Apple’s new iPhone teardown robot, Daisy, was recently revealed in their environmental responsibility report, and it will be put to work soon. Although at the rate of one phone per 18 seconds Daisy slower than its predecessor Liam, the new robot is more precise and can disassemble a larger variety of phone models. Daisy can cover every phone model that has been given back to the company through their AppleCare or GiveBack programs, from the iPhone 5, through the iPhone SE, to the iPhone 7 Plus.
Daisy robots will be first put into action in Europe and the US. They will focus on parts that have more valuable materials. As such, Daisy recovers 2t of aluminum, 1kg of gold, and 7.5kg of silver from the rear cameras, the frame, the speakers, the taptic engines, the receiver, and the logic board of 100,000 devices. A total of 11kg of rare-earth elements like dysprosium, praseodymium, and neodymium will also be recovered from the same number of phones. These are found in speakers, haptics engines, and magnets. Other elements that the machines reclaim are tin, copper, tungsten, palladium, and tantalum.
After disassembling the devices, Apple said that they would send the parts to recyclers, where materials will be recovered. These materials will then be sold on markets in order to help decrease resource-mining.
In their environmental responsibility report, Apple further revealed that in 2017 they have reduced their carbon footprint by 2 million tons of CO2, from 29.5m tons the previous year.
Earlier this year, Apple has also announced that in 2018 they would be fully converting to using renewable energy. This would mean that their offices, retail stores, data centers, and other facilities will all be powered by renewable energy.

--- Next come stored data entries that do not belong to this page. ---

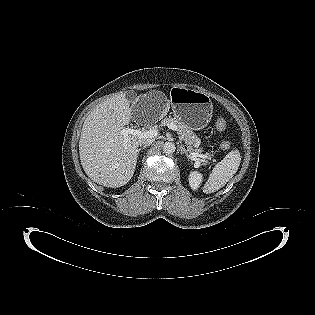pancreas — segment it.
I'll list each match as a JSON object with an SVG mask.
<instances>
[{"instance_id":"obj_1","label":"pancreas","mask_w":315,"mask_h":315,"mask_svg":"<svg viewBox=\"0 0 315 315\" xmlns=\"http://www.w3.org/2000/svg\"><path fill=\"white\" fill-rule=\"evenodd\" d=\"M173 123L178 128V134L181 140H183L187 146L189 152L200 153L202 150L198 149L200 139L184 122L179 118H165L162 120V125Z\"/></svg>"}]
</instances>
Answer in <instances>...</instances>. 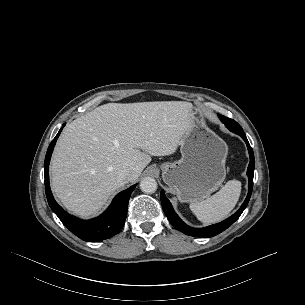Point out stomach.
<instances>
[{
  "label": "stomach",
  "instance_id": "obj_1",
  "mask_svg": "<svg viewBox=\"0 0 305 305\" xmlns=\"http://www.w3.org/2000/svg\"><path fill=\"white\" fill-rule=\"evenodd\" d=\"M181 159L161 165L162 178L180 202H200L226 177L227 144L192 109V124L180 141Z\"/></svg>",
  "mask_w": 305,
  "mask_h": 305
}]
</instances>
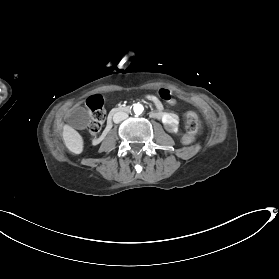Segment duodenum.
I'll use <instances>...</instances> for the list:
<instances>
[{
    "label": "duodenum",
    "mask_w": 279,
    "mask_h": 279,
    "mask_svg": "<svg viewBox=\"0 0 279 279\" xmlns=\"http://www.w3.org/2000/svg\"><path fill=\"white\" fill-rule=\"evenodd\" d=\"M130 107L128 105L119 106V107H112L110 110L106 112V128L100 133V136L95 135L93 137L92 145L94 147H98L100 144L104 142L106 136L110 133V130L113 128V115L118 113L128 112Z\"/></svg>",
    "instance_id": "obj_1"
}]
</instances>
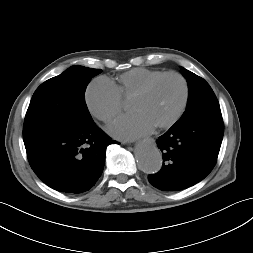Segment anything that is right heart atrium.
Instances as JSON below:
<instances>
[{
    "label": "right heart atrium",
    "mask_w": 253,
    "mask_h": 253,
    "mask_svg": "<svg viewBox=\"0 0 253 253\" xmlns=\"http://www.w3.org/2000/svg\"><path fill=\"white\" fill-rule=\"evenodd\" d=\"M85 104L96 119L109 123L122 111V99L114 85L104 77L94 79L85 91Z\"/></svg>",
    "instance_id": "right-heart-atrium-1"
}]
</instances>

Apple vice president of environment, policy, and social initiatives Lisa Jackson stated that they have also reduced their energy footprint since 2017 by almost 15 million kWh. Jackson says that since 2011, they have saved a total of 70 million kWh electricity, and more than 2.4 million therms in natural gases.

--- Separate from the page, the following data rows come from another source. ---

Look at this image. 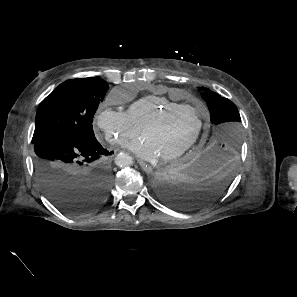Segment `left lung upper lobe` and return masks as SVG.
Instances as JSON below:
<instances>
[{
    "mask_svg": "<svg viewBox=\"0 0 297 297\" xmlns=\"http://www.w3.org/2000/svg\"><path fill=\"white\" fill-rule=\"evenodd\" d=\"M210 111L213 131L208 146L213 145L232 154H237L241 143L240 114L229 99L205 87H199Z\"/></svg>",
    "mask_w": 297,
    "mask_h": 297,
    "instance_id": "1",
    "label": "left lung upper lobe"
}]
</instances>
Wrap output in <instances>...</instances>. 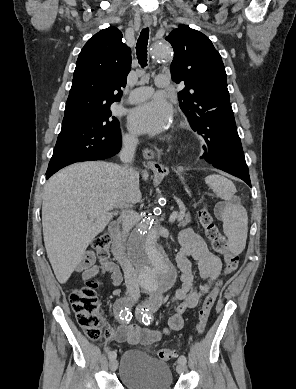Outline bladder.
I'll use <instances>...</instances> for the list:
<instances>
[{"label":"bladder","mask_w":296,"mask_h":389,"mask_svg":"<svg viewBox=\"0 0 296 389\" xmlns=\"http://www.w3.org/2000/svg\"><path fill=\"white\" fill-rule=\"evenodd\" d=\"M119 379L127 389H171L173 382L167 363L137 349L122 354Z\"/></svg>","instance_id":"obj_1"}]
</instances>
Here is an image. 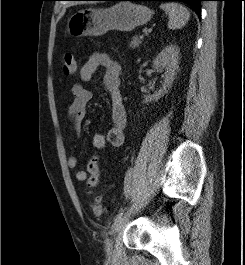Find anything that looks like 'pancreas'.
<instances>
[{"label":"pancreas","mask_w":245,"mask_h":265,"mask_svg":"<svg viewBox=\"0 0 245 265\" xmlns=\"http://www.w3.org/2000/svg\"><path fill=\"white\" fill-rule=\"evenodd\" d=\"M141 43H142L141 39L136 35L132 38L131 42L129 43V47L131 49H135L138 48Z\"/></svg>","instance_id":"1"}]
</instances>
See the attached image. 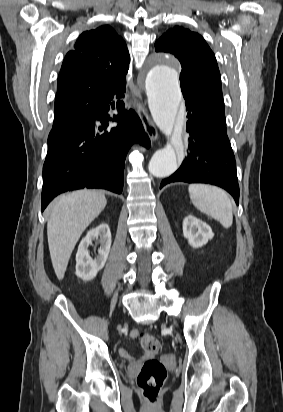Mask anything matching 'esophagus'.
Instances as JSON below:
<instances>
[{
  "mask_svg": "<svg viewBox=\"0 0 283 412\" xmlns=\"http://www.w3.org/2000/svg\"><path fill=\"white\" fill-rule=\"evenodd\" d=\"M137 112L143 124L144 130L146 134L148 135L149 139L151 140V142L157 140L158 138L157 128L153 124L152 120L150 119V116L148 115L146 109L141 103H137Z\"/></svg>",
  "mask_w": 283,
  "mask_h": 412,
  "instance_id": "34e87169",
  "label": "esophagus"
}]
</instances>
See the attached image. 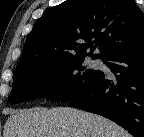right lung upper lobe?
Instances as JSON below:
<instances>
[{
  "label": "right lung upper lobe",
  "mask_w": 144,
  "mask_h": 137,
  "mask_svg": "<svg viewBox=\"0 0 144 137\" xmlns=\"http://www.w3.org/2000/svg\"><path fill=\"white\" fill-rule=\"evenodd\" d=\"M142 44L144 14L134 0H67L36 21L17 66L87 55L105 60ZM90 47L99 53L87 54Z\"/></svg>",
  "instance_id": "obj_1"
}]
</instances>
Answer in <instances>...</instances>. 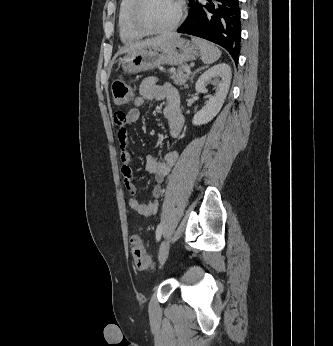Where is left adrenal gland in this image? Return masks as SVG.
<instances>
[{
    "instance_id": "left-adrenal-gland-1",
    "label": "left adrenal gland",
    "mask_w": 333,
    "mask_h": 346,
    "mask_svg": "<svg viewBox=\"0 0 333 346\" xmlns=\"http://www.w3.org/2000/svg\"><path fill=\"white\" fill-rule=\"evenodd\" d=\"M199 70H200V68H199V69H197L195 72H193V74H192V76H191V80L193 79V77H194L195 73H196V72H198Z\"/></svg>"
}]
</instances>
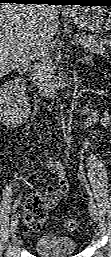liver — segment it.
<instances>
[{"label": "liver", "mask_w": 111, "mask_h": 257, "mask_svg": "<svg viewBox=\"0 0 111 257\" xmlns=\"http://www.w3.org/2000/svg\"><path fill=\"white\" fill-rule=\"evenodd\" d=\"M57 10L47 5H0V74L19 68L37 42L56 31Z\"/></svg>", "instance_id": "6515ba94"}]
</instances>
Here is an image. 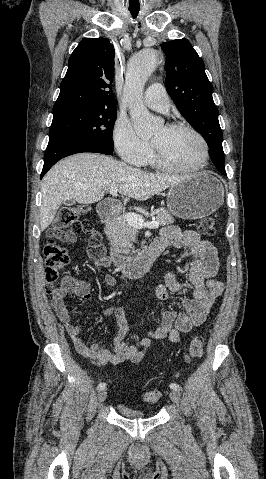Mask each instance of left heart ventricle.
Masks as SVG:
<instances>
[{
	"label": "left heart ventricle",
	"mask_w": 266,
	"mask_h": 479,
	"mask_svg": "<svg viewBox=\"0 0 266 479\" xmlns=\"http://www.w3.org/2000/svg\"><path fill=\"white\" fill-rule=\"evenodd\" d=\"M152 144L161 157L175 166H195L202 156L198 139L189 131L159 128L152 135Z\"/></svg>",
	"instance_id": "obj_1"
}]
</instances>
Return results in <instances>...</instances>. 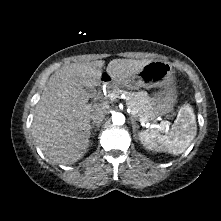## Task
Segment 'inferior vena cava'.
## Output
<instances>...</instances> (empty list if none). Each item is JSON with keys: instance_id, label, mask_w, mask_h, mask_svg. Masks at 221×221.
Returning a JSON list of instances; mask_svg holds the SVG:
<instances>
[{"instance_id": "1", "label": "inferior vena cava", "mask_w": 221, "mask_h": 221, "mask_svg": "<svg viewBox=\"0 0 221 221\" xmlns=\"http://www.w3.org/2000/svg\"><path fill=\"white\" fill-rule=\"evenodd\" d=\"M107 110L108 106L105 104L95 105L91 112L90 118L93 120V122H101L104 119Z\"/></svg>"}]
</instances>
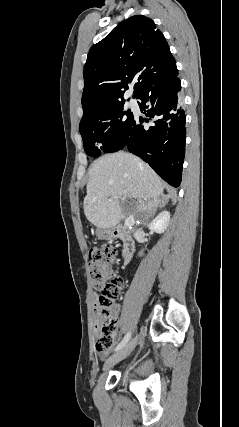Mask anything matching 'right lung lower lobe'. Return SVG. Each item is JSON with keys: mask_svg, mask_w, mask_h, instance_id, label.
Returning a JSON list of instances; mask_svg holds the SVG:
<instances>
[{"mask_svg": "<svg viewBox=\"0 0 239 427\" xmlns=\"http://www.w3.org/2000/svg\"><path fill=\"white\" fill-rule=\"evenodd\" d=\"M177 75L178 72L139 94L140 110L149 119L134 117L128 139L121 148L126 147L139 156L174 187L181 182L186 139V118ZM143 121L150 122V126L142 125Z\"/></svg>", "mask_w": 239, "mask_h": 427, "instance_id": "98d812e1", "label": "right lung lower lobe"}]
</instances>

However, environmental experts are not as enthusiastic about the new Daisy disassembler. Indeed, Apple is more about replacing devices than repairing them. Gary Cook, senior campaigner at Greenpeace urges the tech giant to focus more on repairability and upgradeability. Cook states that these practices if adopted could greatly reduce Apple’s environmental impacts. This would mean that Apple products would be in use for far longer, reducing the Daisy robots’ workload. Cook goes on to point out how customers also seem to be of this opinion; when Apple greatly reduced the cost of replacing batteries, there was a 3-4 week long wait at their retail stores.
An additional statement in Apple’s report seems to address this idea. They declared that they will offer repairs and replacements for up to five years following the halt of a device’s production.